Date
2024-05-14.11:16:01
Message id
14142

Content

As a result of the new constructor added by P1391, this stopped working in C++20:


void fun(string_view);
void fun(vector<string_view>);
fun({"a", "b"});

Previously the first `fun` wasn't viable, so it constructed a vector<string_view> of two elements using its initializer-list constructor and then called the second `fun`. Now `{"a", "b"}` could also be a call to the new `string_view(Iter, Iter)`, so it's ambiguous and fails to compile.
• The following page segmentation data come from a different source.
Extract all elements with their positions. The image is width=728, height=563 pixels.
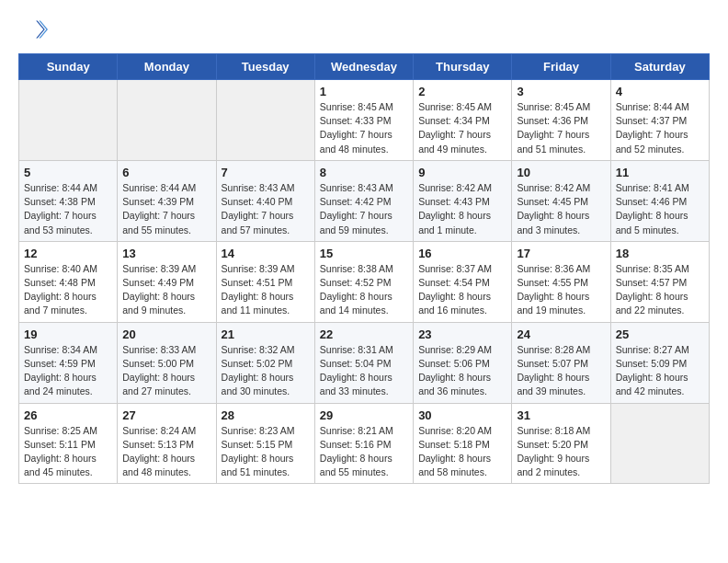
- day-info: Sunrise: 8:39 AM Sunset: 4:49 PM Dayligh…: [122, 262, 210, 318]
- day-number: 12: [24, 247, 112, 260]
- day-number: 11: [616, 166, 704, 179]
- day-info: Sunrise: 8:45 AM Sunset: 4:33 PM Dayligh…: [320, 100, 408, 156]
- day-number: 29: [320, 408, 408, 422]
- day-info: Sunrise: 8:31 AM Sunset: 5:04 PM Dayligh…: [320, 343, 408, 399]
- day-info: Sunrise: 8:44 AM Sunset: 4:39 PM Dayligh…: [122, 181, 210, 237]
- day-number: 22: [320, 327, 408, 341]
- day-number: 26: [24, 408, 112, 422]
- day-number: 17: [517, 247, 605, 260]
- calendar-cell: 9Sunrise: 8:42 AM Sunset: 4:43 PM Daylig…: [414, 160, 512, 241]
- day-number: 13: [122, 247, 210, 260]
- day-info: Sunrise: 8:42 AM Sunset: 4:45 PM Dayligh…: [517, 181, 605, 237]
- day-info: Sunrise: 8:35 AM Sunset: 4:57 PM Dayligh…: [616, 262, 704, 318]
- calendar-cell: 10Sunrise: 8:42 AM Sunset: 4:45 PM Dayli…: [512, 160, 610, 241]
- day-info: Sunrise: 8:43 AM Sunset: 4:40 PM Dayligh…: [222, 181, 310, 237]
- calendar-cell: 8Sunrise: 8:43 AM Sunset: 4:42 PM Daylig…: [314, 160, 413, 241]
- day-of-week-header: Monday: [118, 54, 216, 80]
- calendar-header-row: SundayMondayTuesdayWednesdayThursdayFrid…: [19, 54, 710, 80]
- day-of-week-header: Tuesday: [216, 54, 314, 80]
- day-info: Sunrise: 8:40 AM Sunset: 4:48 PM Dayligh…: [24, 262, 112, 318]
- day-of-week-header: Friday: [512, 54, 610, 80]
- calendar-cell: 26Sunrise: 8:25 AM Sunset: 5:11 PM Dayli…: [19, 403, 118, 484]
- header: [18, 15, 710, 44]
- calendar-week-row: 1Sunrise: 8:45 AM Sunset: 4:33 PM Daylig…: [19, 80, 710, 161]
- day-number: 10: [517, 166, 605, 179]
- calendar-cell: [216, 80, 314, 161]
- day-info: Sunrise: 8:24 AM Sunset: 5:13 PM Dayligh…: [122, 424, 210, 480]
- calendar-cell: 5Sunrise: 8:44 AM Sunset: 4:38 PM Daylig…: [19, 160, 118, 241]
- day-number: 25: [616, 327, 704, 341]
- calendar-week-row: 5Sunrise: 8:44 AM Sunset: 4:38 PM Daylig…: [19, 160, 710, 241]
- calendar-cell: 27Sunrise: 8:24 AM Sunset: 5:13 PM Dayli…: [118, 403, 216, 484]
- calendar-cell: 24Sunrise: 8:28 AM Sunset: 5:07 PM Dayli…: [512, 322, 610, 403]
- calendar-cell: 25Sunrise: 8:27 AM Sunset: 5:09 PM Dayli…: [610, 322, 709, 403]
- logo: [18, 15, 51, 44]
- day-info: Sunrise: 8:23 AM Sunset: 5:15 PM Dayligh…: [222, 424, 310, 480]
- calendar-cell: 12Sunrise: 8:40 AM Sunset: 4:48 PM Dayli…: [19, 241, 118, 322]
- day-info: Sunrise: 8:27 AM Sunset: 5:09 PM Dayligh…: [616, 343, 704, 399]
- day-number: 23: [418, 327, 506, 341]
- day-info: Sunrise: 8:21 AM Sunset: 5:16 PM Dayligh…: [320, 424, 408, 480]
- day-number: 28: [222, 408, 310, 422]
- day-number: 9: [418, 166, 506, 179]
- calendar-cell: 29Sunrise: 8:21 AM Sunset: 5:16 PM Dayli…: [314, 403, 413, 484]
- calendar-week-row: 26Sunrise: 8:25 AM Sunset: 5:11 PM Dayli…: [19, 403, 710, 484]
- calendar-week-row: 19Sunrise: 8:34 AM Sunset: 4:59 PM Dayli…: [19, 322, 710, 403]
- day-number: 30: [418, 408, 506, 422]
- day-number: 27: [122, 408, 210, 422]
- svg-marker-1: [36, 20, 45, 38]
- day-number: 2: [418, 85, 506, 98]
- calendar: SundayMondayTuesdayWednesdayThursdayFrid…: [18, 53, 710, 484]
- calendar-cell: 28Sunrise: 8:23 AM Sunset: 5:15 PM Dayli…: [216, 403, 314, 484]
- day-info: Sunrise: 8:18 AM Sunset: 5:20 PM Dayligh…: [517, 424, 605, 480]
- day-number: 31: [517, 408, 605, 422]
- day-info: Sunrise: 8:34 AM Sunset: 4:59 PM Dayligh…: [24, 343, 112, 399]
- day-info: Sunrise: 8:37 AM Sunset: 4:54 PM Dayligh…: [418, 262, 506, 318]
- calendar-cell: 4Sunrise: 8:44 AM Sunset: 4:37 PM Daylig…: [610, 80, 709, 161]
- day-info: Sunrise: 8:33 AM Sunset: 5:00 PM Dayligh…: [122, 343, 210, 399]
- day-number: 5: [24, 166, 112, 179]
- day-info: Sunrise: 8:45 AM Sunset: 4:34 PM Dayligh…: [418, 100, 506, 156]
- calendar-cell: 11Sunrise: 8:41 AM Sunset: 4:46 PM Dayli…: [610, 160, 709, 241]
- day-info: Sunrise: 8:36 AM Sunset: 4:55 PM Dayligh…: [517, 262, 605, 318]
- calendar-week-row: 12Sunrise: 8:40 AM Sunset: 4:48 PM Dayli…: [19, 241, 710, 322]
- day-info: Sunrise: 8:39 AM Sunset: 4:51 PM Dayligh…: [222, 262, 310, 318]
- day-number: 24: [517, 327, 605, 341]
- day-number: 1: [320, 85, 408, 98]
- day-of-week-header: Sunday: [19, 54, 118, 80]
- calendar-cell: 13Sunrise: 8:39 AM Sunset: 4:49 PM Dayli…: [118, 241, 216, 322]
- calendar-cell: 22Sunrise: 8:31 AM Sunset: 5:04 PM Dayli…: [314, 322, 413, 403]
- calendar-cell: 14Sunrise: 8:39 AM Sunset: 4:51 PM Dayli…: [216, 241, 314, 322]
- day-number: 7: [222, 166, 310, 179]
- page: SundayMondayTuesdayWednesdayThursdayFrid…: [0, 0, 728, 499]
- calendar-cell: 1Sunrise: 8:45 AM Sunset: 4:33 PM Daylig…: [314, 80, 413, 161]
- day-info: Sunrise: 8:25 AM Sunset: 5:11 PM Dayligh…: [24, 424, 112, 480]
- day-number: 8: [320, 166, 408, 179]
- calendar-cell: 7Sunrise: 8:43 AM Sunset: 4:40 PM Daylig…: [216, 160, 314, 241]
- day-number: 21: [222, 327, 310, 341]
- day-number: 4: [616, 85, 704, 98]
- day-info: Sunrise: 8:32 AM Sunset: 5:02 PM Dayligh…: [222, 343, 310, 399]
- calendar-cell: 16Sunrise: 8:37 AM Sunset: 4:54 PM Dayli…: [414, 241, 512, 322]
- calendar-cell: 20Sunrise: 8:33 AM Sunset: 5:00 PM Dayli…: [118, 322, 216, 403]
- day-number: 16: [418, 247, 506, 260]
- day-of-week-header: Thursday: [414, 54, 512, 80]
- day-info: Sunrise: 8:28 AM Sunset: 5:07 PM Dayligh…: [517, 343, 605, 399]
- calendar-cell: 19Sunrise: 8:34 AM Sunset: 4:59 PM Dayli…: [19, 322, 118, 403]
- calendar-cell: 30Sunrise: 8:20 AM Sunset: 5:18 PM Dayli…: [414, 403, 512, 484]
- day-number: 19: [24, 327, 112, 341]
- day-number: 6: [122, 166, 210, 179]
- day-info: Sunrise: 8:45 AM Sunset: 4:36 PM Dayligh…: [517, 100, 605, 156]
- calendar-cell: 18Sunrise: 8:35 AM Sunset: 4:57 PM Dayli…: [610, 241, 709, 322]
- calendar-cell: 15Sunrise: 8:38 AM Sunset: 4:52 PM Dayli…: [314, 241, 413, 322]
- calendar-cell: 21Sunrise: 8:32 AM Sunset: 5:02 PM Dayli…: [216, 322, 314, 403]
- day-info: Sunrise: 8:42 AM Sunset: 4:43 PM Dayligh…: [418, 181, 506, 237]
- calendar-cell: 17Sunrise: 8:36 AM Sunset: 4:55 PM Dayli…: [512, 241, 610, 322]
- day-info: Sunrise: 8:44 AM Sunset: 4:38 PM Dayligh…: [24, 181, 112, 237]
- calendar-cell: 3Sunrise: 8:45 AM Sunset: 4:36 PM Daylig…: [512, 80, 610, 161]
- day-info: Sunrise: 8:44 AM Sunset: 4:37 PM Dayligh…: [616, 100, 704, 156]
- day-number: 18: [616, 247, 704, 260]
- day-number: 3: [517, 85, 605, 98]
- calendar-cell: 31Sunrise: 8:18 AM Sunset: 5:20 PM Dayli…: [512, 403, 610, 484]
- day-info: Sunrise: 8:43 AM Sunset: 4:42 PM Dayligh…: [320, 181, 408, 237]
The following case is arguably worse as it doesn't become ill-formed in C++20, it still compiles but now has undefined behaviour:


fun({{"a", "b"}});

Previously the first `fun` wasn't viable, so this constructed a vector<string_view> of two elements (via somewhat bizarre syntax, but using the same initializer-list constructor as above). Now it constructs a `vector` from an `initializer_list` with one element, where that element is constructed from the two `const char*` using `string_view(Iter, Iter)`. But those two pointers are unrelated and do not form a valid range, so this violates the constructor's precondition and has undefined behaviour. If you're lucky it crashes at runtime when trying to reach `"b"` from `"a"`, but it could also form a `string_view` that reads arbitrary secrets from the memory between the two pointers.